====== Records provided ======
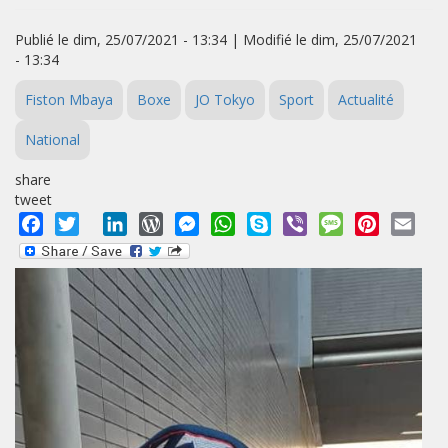
Publié le dim, 25/07/2021 - 13:34 | Modifié le dim, 25/07/2021
- 13:34
Fiston Mbaya
Boxe
JO Tokyo
Sport
Actualité
National
share
tweet
Facebook
Twitter
LinkedIn
WordPress
Messenger
WhatsApp
Skype
Viber
Message
Pinterest
Emai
======
**What you should do:**
Please output the data above exactly as given, omitting every picture.

**Your response:**
Publié le dim, 25/07/2021 - 13:34 | Modifié le dim, 25/07/2021
- 13:34
Fiston Mbaya
Boxe
JO Tokyo
Sport
Actualité
National
share
tweet
Facebook
Twitter
LinkedIn
WordPress
Messenger
WhatsApp
Skype
Viber
Message
Pinterest
Emai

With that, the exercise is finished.